I don't think this is for me. What now?

poobah123

New member
My wife Sarah and I are involved with another couple who are also married (Sunny and Sam). In brief, it started when I had an emotional affair with Sunny. Along the way, I thought why not polyamory? So brought it up with Sarah once in a while. Well, eventually she and Sam ended up in love.

When it started I was VERY jealous. Most of my desire to have a relationship with Sunny totally went away. Whatever spell she had on me was lifted. At least it felt that way.

However, I continued, because I wanted to overcome my jealousy and give something special to Sarah. Since then, I have made lots of progress, but I am still struggling.

Now I am coming to grips with the fact that being polyamorous may just not be for me. If I decide to end this, I will end up hurting everyone involved, especially Sarah, who loves him very much. I love Sunny very much as well, but I am sad to say that I have no desire to have a sexual relationship with her.

If I do ask to end things, how can we "just" be friends with them?
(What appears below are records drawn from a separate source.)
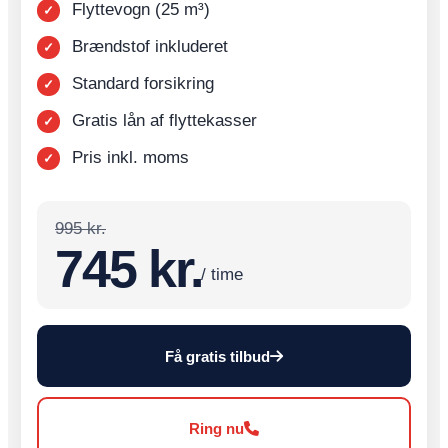
Flyttevogn (25 m³)
Brændstof inkluderet
Standard forsikring
Gratis lån af flyttekasser
Pris inkl. moms
995 kr.
745 kr.
/ time
Få gratis tilbud
Ring nu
How can Sarah and I trust each other? I mean, once you're given a pass and you know how special that person is to her, what if there is a weak moment and they end up being physical? Sarah suggested we way need to move away!
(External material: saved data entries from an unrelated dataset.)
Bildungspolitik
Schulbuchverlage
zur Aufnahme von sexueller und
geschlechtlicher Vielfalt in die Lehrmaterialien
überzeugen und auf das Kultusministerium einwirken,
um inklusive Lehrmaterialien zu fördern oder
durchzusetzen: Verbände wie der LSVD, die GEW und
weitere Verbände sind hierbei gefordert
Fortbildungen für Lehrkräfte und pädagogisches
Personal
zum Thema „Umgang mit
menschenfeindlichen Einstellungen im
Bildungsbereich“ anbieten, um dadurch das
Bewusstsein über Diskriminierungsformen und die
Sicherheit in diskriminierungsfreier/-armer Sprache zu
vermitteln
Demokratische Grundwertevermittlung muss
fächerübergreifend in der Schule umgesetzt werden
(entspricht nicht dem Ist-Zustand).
Any advice? Right now I told Sarah not to make any rash decisions, as I am still trying to figure if the problem is me holding onto stupid emotions like jealousy and possessiveness.

Thanks.
 
Perhaps you could take a break from seeing Sunny, and see how you do with just Sarah seeing Sam. There's no rule that you have to be with another couple equally. Just because you want to stop doesn't mean everyone has to, does it? You can both have separate relationships. Lastly, moving away shouldn't even be an option. Relationships end sometimes. Are you really super embarrassed about it, and that's why you would move? :confused:
 
Perhaps you could take a break from seeing Sunny, and see how you do with just your Sarah seeing Sam. There's no rule that you have to be with another couple equally. Just because you want to stop doesn't mean everyone has to, does it? You can both have separate relationships.
What she said.
 
My wife and I are involved with another couple who are also married. In brief, it started when I had an emotional affair with Sunny

Well, that's why. Poly kinda means not squelching emotions if you don't have to, and you skipped over this statement's meanings to comment instead on Sarah's emotions towards Sam (when she had the nerve to feel things towards him), and your jealousy surrounding those feelings. If you'd started this thread with the above quote, and Sarah's feelings about your emotions for Sunny, and how to deal with that, it would've been telling in a much different way than the fact that it is now that it's YOUR feelings that are being challenged that it's become "a problem."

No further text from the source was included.